You Made A Mistake? Way To Go!
You Made A Mistake? Way To Go! Mistakes have gotten a really bad
rap. Whether you call it an error, a blunder, a screw-up, a faux
pas, a gaffe or a boo-boo, no one wants to be guilty of
committing one. The fear of not performing "up to snuff" leads
many people to procrastinate or even worse, never to act at all.
For many, this has become a major debilitating problem. Besides
the obvious lack of productivity and the numerous aborted
projects, this pathological postponement of duties leads to: -a
guilty conscience -inability to enjoy our free time -harsh
internal criticism -severe mental conflict -rationalization
(that even we ourselves don't believe) -lowered self-esteem Our
list is hardly complete but it's already hideous enough. SO WHAT
IS THE BIG DEAL ALREADY? Why does making a mistake seem like
such a life and death situation for so many of us? I believe it
has to do with the fact that for many of us, doing things right,
learning quickly, being a smart kid, was likely one of the major
sources of appreciation or approval we ever got. It may have
been the ONLY time we got noticed. In fact, for those of us who
were quick studies, the few times that we were not able to catch
on with lightning speed caused us great discomfort, as if we
were about to be robbed of our only source of approval, our one
and only avenue of acceptance. As children, although we may have
been praised when we did something right, we were probably
ignored, admonished or even ridiculed when we weren't able to
perform so flawlessly. As young children, this type of reaction
provided us a mirror or reflection of who we were based solely
on our performance. It defined our value. As adults, although we
might realize intellectually that making a mistake is not a big
deal, that it is a simply part of a learning process, we still
have a tendency to respond from a deep emotional level that is
no longer relevant. WOULD EVERYONE WHO IS NOT HERE PLEASE LEAVE?

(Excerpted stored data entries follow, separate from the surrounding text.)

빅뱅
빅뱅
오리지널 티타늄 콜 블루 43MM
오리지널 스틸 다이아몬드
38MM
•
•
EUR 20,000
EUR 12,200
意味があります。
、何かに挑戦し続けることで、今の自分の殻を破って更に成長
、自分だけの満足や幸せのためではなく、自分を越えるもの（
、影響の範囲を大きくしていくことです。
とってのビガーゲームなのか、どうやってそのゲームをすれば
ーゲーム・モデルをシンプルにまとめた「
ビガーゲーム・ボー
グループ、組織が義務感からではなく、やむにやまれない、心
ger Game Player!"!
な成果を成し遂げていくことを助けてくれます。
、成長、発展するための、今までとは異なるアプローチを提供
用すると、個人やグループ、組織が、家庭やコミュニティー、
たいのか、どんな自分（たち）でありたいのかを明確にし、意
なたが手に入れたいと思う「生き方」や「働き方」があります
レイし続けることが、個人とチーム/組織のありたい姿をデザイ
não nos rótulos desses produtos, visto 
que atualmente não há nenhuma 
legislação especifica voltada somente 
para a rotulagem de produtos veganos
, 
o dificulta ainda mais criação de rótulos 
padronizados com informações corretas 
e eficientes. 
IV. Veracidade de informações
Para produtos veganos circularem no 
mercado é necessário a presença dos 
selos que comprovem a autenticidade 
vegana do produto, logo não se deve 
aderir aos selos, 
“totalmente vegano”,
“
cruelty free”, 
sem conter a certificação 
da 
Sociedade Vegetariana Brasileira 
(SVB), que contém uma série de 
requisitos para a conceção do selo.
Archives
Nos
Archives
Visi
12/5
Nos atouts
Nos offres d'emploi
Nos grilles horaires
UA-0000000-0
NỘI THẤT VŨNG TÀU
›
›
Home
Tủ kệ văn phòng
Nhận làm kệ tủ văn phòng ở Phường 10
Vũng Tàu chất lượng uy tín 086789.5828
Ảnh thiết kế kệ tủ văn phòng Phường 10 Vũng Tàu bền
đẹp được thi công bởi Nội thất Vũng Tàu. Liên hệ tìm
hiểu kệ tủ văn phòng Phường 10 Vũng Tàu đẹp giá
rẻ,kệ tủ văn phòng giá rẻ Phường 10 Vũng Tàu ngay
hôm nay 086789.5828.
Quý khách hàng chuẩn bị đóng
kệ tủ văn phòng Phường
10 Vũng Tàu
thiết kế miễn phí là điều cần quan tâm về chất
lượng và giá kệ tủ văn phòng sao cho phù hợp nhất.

We need to tell these invisible critics to shut up, please leave
the room, take a flying leap, or whatever else occurs to us at
the moment. We've allowed them to hang around for far too long.
Personally, I prefer the more courteous approach, but since no
one is REALLY around to get their feelings hurt, you may wish to
just tell these ghosts to get the hell out! The crucial point is
that you make your intention to banish these disembodied voices
crystal clear to yourself. In actuality, you're the only one you
have to reckon with here. ALLOW ME TO ILLUSTRATE... Several
years ago, I bought myself a piano. This was a glorious treat
for me. I was living in my own place, no family, no roomies, no
boyfriends, nobody but me and my beloved piano. (And a couple of
pussy cats but they didn't care how I played as long as I kept
the food coming!) Now I could play to my heart's content without
any unwanted listeners lurking about. However, every time I sat
down at the keyboard, the room "filled up" with this invisible
audience, ghostly faces ready to wince at any sour note or
fumbled chord. I was playing for my ego, trying to win the
approval of these phantom ears floating about my music room. And
of course, the true music got lost in the deal. Is this anything
like what happens to you when you try something new? Are there
invisible critics watching over your shoulder, interfering with
your concentration? It doesn't seem to matter what type of new
activity we wish to undertake. It could be something as simple
as learning a new software program or something as ambitious as
tackling a bold new approach to earning a fabulous living. Is it
possible that the actual goal has gotten lost in the melee of
ego and the fear of not getting it right the first time? Does
the idea of not having a completed blueprint of your journey
prevent you from taking the first step? BRAVO FOR BLUNDERS
Here's a technique, seemingly simple and silly, but very
effective just the same in combatting this tendency to stay
stuck in our well-worn rut. When you become aware of any mistake
or misstep you have made, respond to it in this radically
different way. PRAISE yourself for discovering something that
did not work. That's right, be glad! Acknowledge that you are
now one step closer to finding the solution you are after.
Yessss! Now for the really important part. Be certain to
acknowledge to yourself, preferably out loud, that by making the
mistake at hand you did NOT suddenly become stupid, puny or
otherwise diminished. Make note of the fact that you are every
bit as solid a person as you were before the mistake, and that
you are now a tad wiser besides. That's it. But do it. The only
way you'll ever learn to feel differently about yourself is to
start feeling differently about yourself. You and only you
control what you think. Think well of yourself.